Data section below:

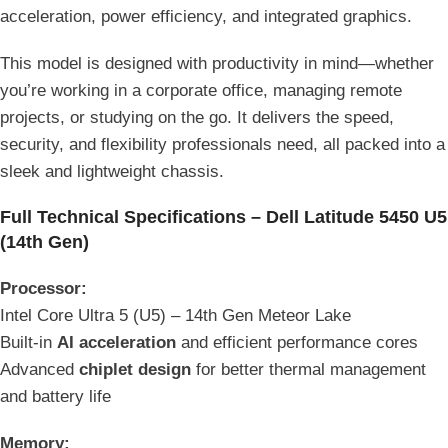
acceleration, power efficiency, and integrated graphics.
This model is designed with productivity in mind—whether
you’re working in a corporate office, managing remote
projects, or studying on the go. It delivers the speed,
security, and flexibility professionals need, all packed into a
sleek and lightweight chassis.
Full Technical Specifications – Dell Latitude 5450 U5
(14th Gen)
Processor:
Intel Core Ultra 5 (U5) – 14th Gen Meteor Lake
Built-in
AI acceleration
and efficient performance cores
Advanced
chiplet design
for better thermal management
and battery life
Memory:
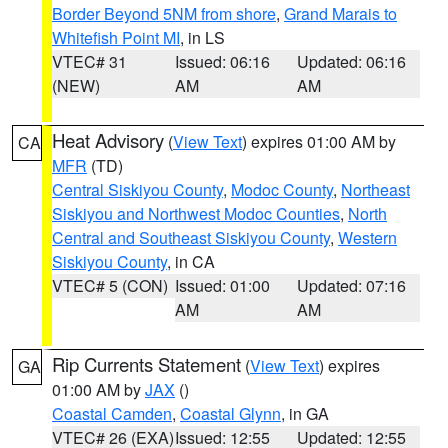
Border Beyond 5NM from shore
,
Grand Marais to
Whitefish Point MI
, in LS
VTEC# 31
Issued: 06:16
Updated: 06:16
(NEW)
AM
AM
Heat Advisory
(
View Text
) expires 01:00 AM by
CA
MFR
(TD)
Central Siskiyou County
,
Modoc County
,
Northeast
Siskiyou and Northwest Modoc Counties
,
North
Central and Southeast Siskiyou County
,
Western
Siskiyou County
, in CA
VTEC# 5 (CON)
Issued: 01:00
Updated: 07:16
AM
AM
Rip Currents Statement
(
View Text
) expires
GA
01:00 AM by
JAX
()
Coastal Camden
,
Coastal Glynn
, in GA
VTEC# 26 (EXA)
Issued: 12:55
Updated: 12:55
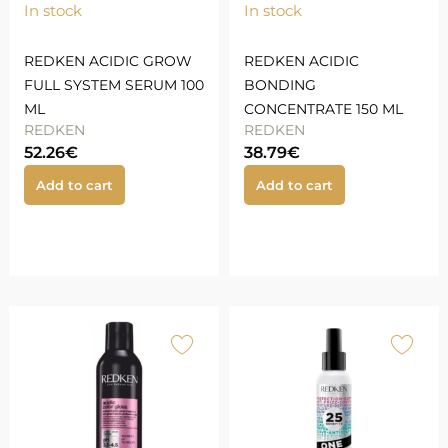
In stock
In stock
REDKEN ACIDIC GROW
REDKEN ACIDIC
FULL SYSTEM SERUM 100
BONDING
ML
CONCENTRATE 150 ML
REDKEN
REDKEN
52.26
€
38.79
€
Add to cart
Add to cart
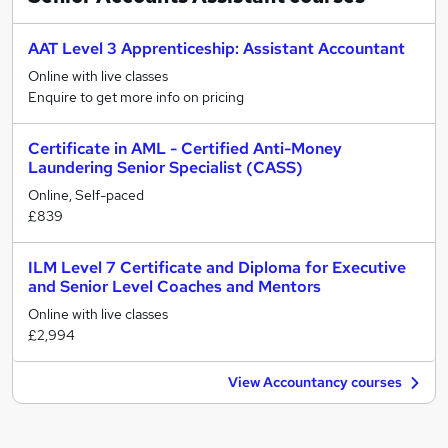
AAT Level 3 Apprenticeship: Assistant Accountant
Online with live classes
Enquire to get more info on pricing
Certificate in AML - Certified Anti-Money
Laundering Senior Specialist (CASS)
Online, Self-paced
£839
ILM Level 7 Certificate and Diploma for Executive
and Senior Level Coaches and Mentors
Online with live classes
£2,994
View Accountancy courses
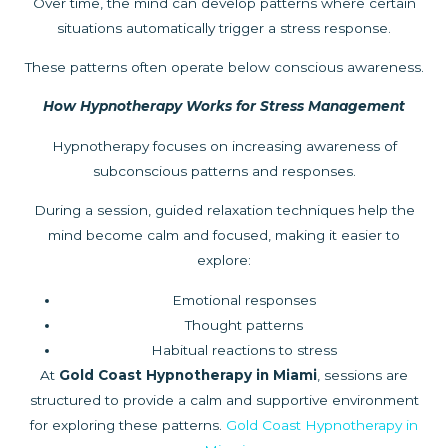
Over time, the mind can develop patterns where certain
situations automatically trigger a stress response.
These patterns often operate below conscious awareness.
How Hypnotherapy Works for Stress Management
Hypnotherapy focuses on increasing awareness of
subconscious patterns and responses.
During a session, guided relaxation techniques help the
mind become calm and focused, making it easier to
explore:
Emotional responses
Thought patterns
Habitual reactions to stress
At
Gold Coast Hypnotherapy in Miami
, sessions are
structured to provide a calm and supportive environment
for exploring these patterns.
Gold Coast Hypnotherapy in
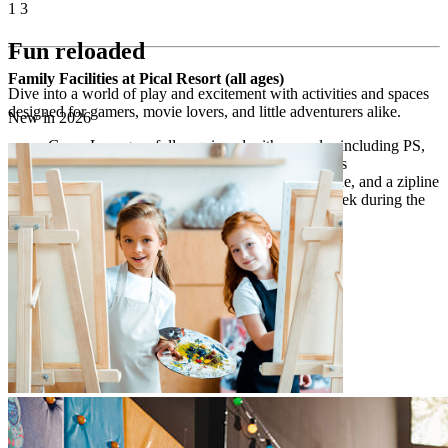
1
3
Fun reloaded
Family Facilities at Pical Resort (all ages)
Dive into a world of play and excitement with activities and spaces
designed for gamers, movie lovers, and little adventurers alike.
New in 2026
Game Lounge – fully equipped with consoles including PS,
Nintendo Switch, and Xbox on big-screen TVs
Maro outdoor playground – with swings, a slide, and a zipline
open-air cinema – screening movies once a week during the
high season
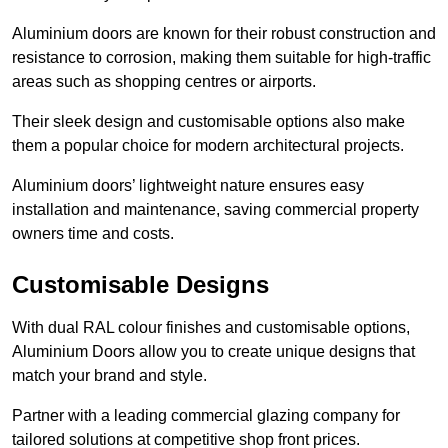
Aluminium doors are known for their robust construction and
resistance to corrosion, making them suitable for high-traffic
areas such as shopping centres or airports.
Their sleek design and customisable options also make
them a popular choice for modern architectural projects.
Aluminium doors’ lightweight nature ensures easy
installation and maintenance, saving commercial property
owners time and costs.
Customisable Designs
With dual RAL colour finishes and customisable options,
Aluminium Doors allow you to create unique designs that
match your brand and style.
Partner with a leading commercial glazing company for
tailored solutions at competitive shop front prices.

End of Data section.

_How to complete this task:_ Print, exactly as written, the lines above from the first one to the one containing "AI acceleration". Leave out pictures.

_Result:_
acceleration, power efficiency, and integrated graphics.
This model is designed with productivity in mind—whether
you’re working in a corporate office, managing remote
projects, or studying on the go. It delivers the speed,
security, and flexibility professionals need, all packed into a
sleek and lightweight chassis.
Full Technical Specifications – Dell Latitude 5450 U5
(14th Gen)
Processor:
Intel Core Ultra 5 (U5) – 14th Gen Meteor Lake
Built-in
AI acceleration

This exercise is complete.